'...the truth is you could slit my throat and with my one last gasping breath, I'd apologize for bleeding on your shirt.'
Oh, how I'll never miss being 14 because you are so last spring and boys like you really are a dime a dozen.
It's strange thinking about when I was 14, which was not that long ago at all, and to wonder as much as I may hate the way I was and no matter how ready I am to give anything just to erase my recollection of the past 3 years, maybe I'm not that different now. I still do stupid things. I still say dumb things. I still regret every passing moment. Not feels okay yet.
I remember being 14 and still caring so much because everything just really seemed to matter. I remember living in a different house and taking public transit to school. I remember having nicer hair, hair that wasn't bleached and curled nicer. I remember laughing, all the time, everyday, until my sides would split. I remember the clean slates I had, the eagerness on everybody's faces and my chances to make first impressions on people, something I hadn't done in a while. I remember feelings that were deep. I remember not knowing anybody's name but being extremely curious to get to know new faces. Nobody is innocent anymore. I know everybody's name and face and I wish I'd never. Every day was a new relationship, somebody new, and now every waking moment I am in the absence of these people, who never amounted to meaning enough for me to miss them, but I wish they had. And it is ridiculous for me to sit here and still be perplexed by the common known fact that everything falls apart. I'm not even frustrated anymore that I can't get anything right.
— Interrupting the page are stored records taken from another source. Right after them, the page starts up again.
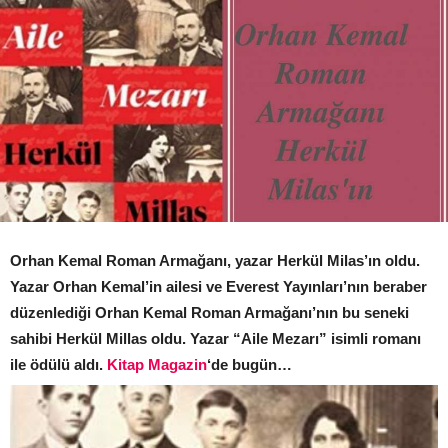
Orhan Kemal Roman Armağanı, yazar Herkül Milas’ın oldu.
Yazar Orhan Kemal’in ailesi ve Everest Yayınları’nın beraber
düzenlediği Orhan Kemal Roman Armağanı’nın bu seneki
sahibi Herkül Millas oldu. Yazar “Aile Mezarı” isimli romanı
ile ödülü aldı.
Kitap Magazin
‘de bugün…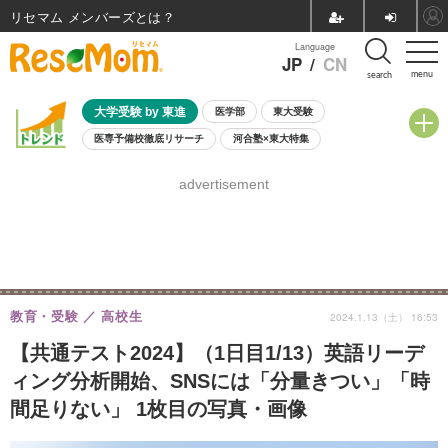
リセマム メンバーズ
Language
JP
/
CN
menu
search
大学受験 by 東進
医学部
東大受験
医専予備校徹底リサーチ
河合塾×東大特集
親子で考える大学選び
高校受験
中学受験
小学校受験
advertisement
共通テスト
夏休み
8月開催学校説明会・相談会
8月開催イベント・WS
全国公立高校 過去問
人気記事
自由研究教材（小学生向け）
自由研究教材（中学生向け）
ランキング
教育・受験
高校生
2024.1.13（土） 16:53
【共通テスト2024】（1日目1/13）英語リーデ
ィング分析開始、SNSには「分量きつい」「時
間足りない」 1枚目の写真・画像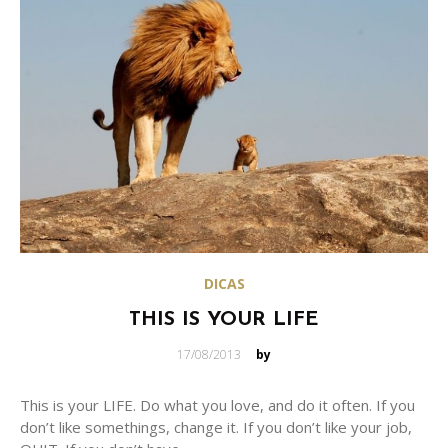
DICAS
THIS IS YOUR LIFE
Posted
17/08/2013
by
on
This is your LIFE. Do what you love, and do it often. If you
don’t like somethings, change it. If you don’t like your job,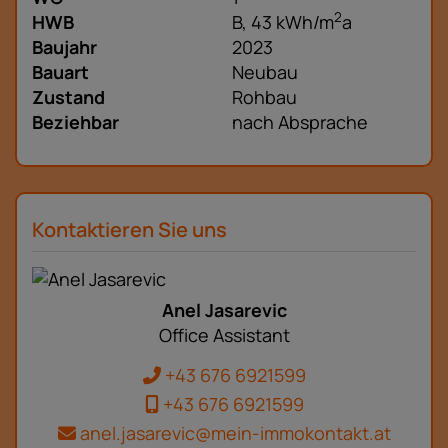
2
HWB
B, 43 kWh/m
a
Baujahr
2023
Bauart
Neubau
Zustand
Rohbau
Beziehbar
nach Absprache
Kontaktieren Sie uns
Anel Jasarevic
Office Assistant
+43 676 6921599
+43 676 6921599
anel.jasarevic@mein-immokontakt.at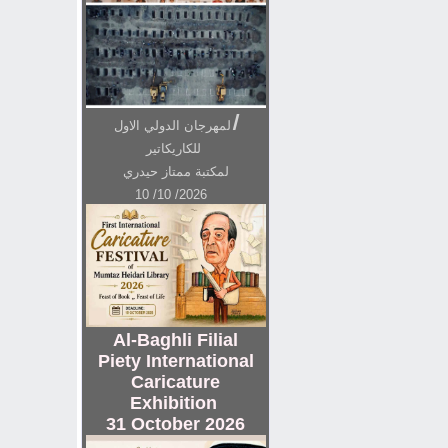
ا
لمهرجان الدولي الاول
للکاریکاتیر
لمکتبة ممتاز حیدري
10 /10 /2026
Al-Baghli Filial
Piety International
Caricature
Exhibition
31 October 2026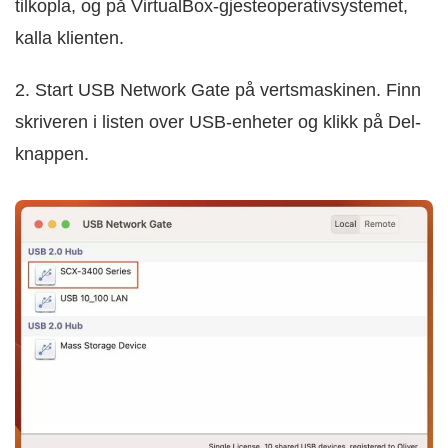
tilkopla, og på VirtualBox-gjesteoperativsystemet,
kalla klienten.
2. Start USB Network Gate på vertsmaskinen. Finn
skriveren i listen over USB-enheter og klikk på Del-
knappen.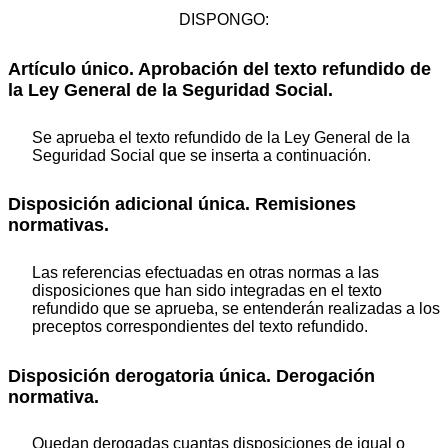
DISPONGO:
Artículo único. Aprobación del texto refundido de
la Ley General de la Seguridad Social.
Se aprueba el texto refundido de la Ley General de la
Seguridad Social que se inserta a continuación.
Disposición adicional única. Remisiones
normativas.
Las referencias efectuadas en otras normas a las
disposiciones que han sido integradas en el texto
refundido que se aprueba, se entenderán realizadas a los
preceptos correspondientes del texto refundido.
Disposición derogatoria única. Derogación
normativa.
Quedan derogadas cuantas disposiciones de igual o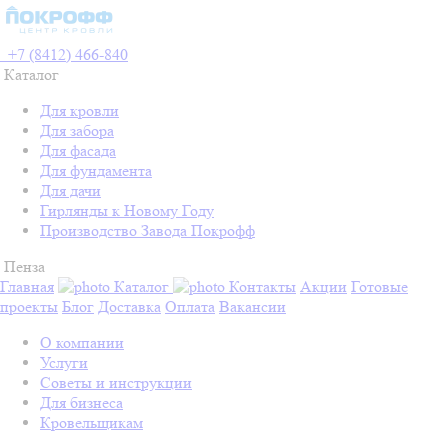
+7 (8412) 466-840
Каталог
Для кровли
Для забора
Для фасада
Для фундамента
Для дачи
Гирлянды к Новому Году
Производство Завода Покрофф
Пенза
Главная
Каталог
Контакты
Акции
Готовые
проекты
Блог
Доставка
Оплата
Вакансии
О компании
Услуги
Советы и инструкции
Для бизнеса
Кровельщикам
I sit around and wait for the class to end, the afternoon to end, the night to end so I can wake up and wait for it all to end all over again. Nothing has ever had any meaning to me, I realize, and I'm not sure I'm as okay with it as I think I am. Nothing I say or write anymore reflects what I would want it to. I'm a horrible person for saying these things. Of course people have mattered to me. Of course there have been days and night that I wish I could pause, rewind and play all over again. I feel the nothingness in me and today that's one thing that matters.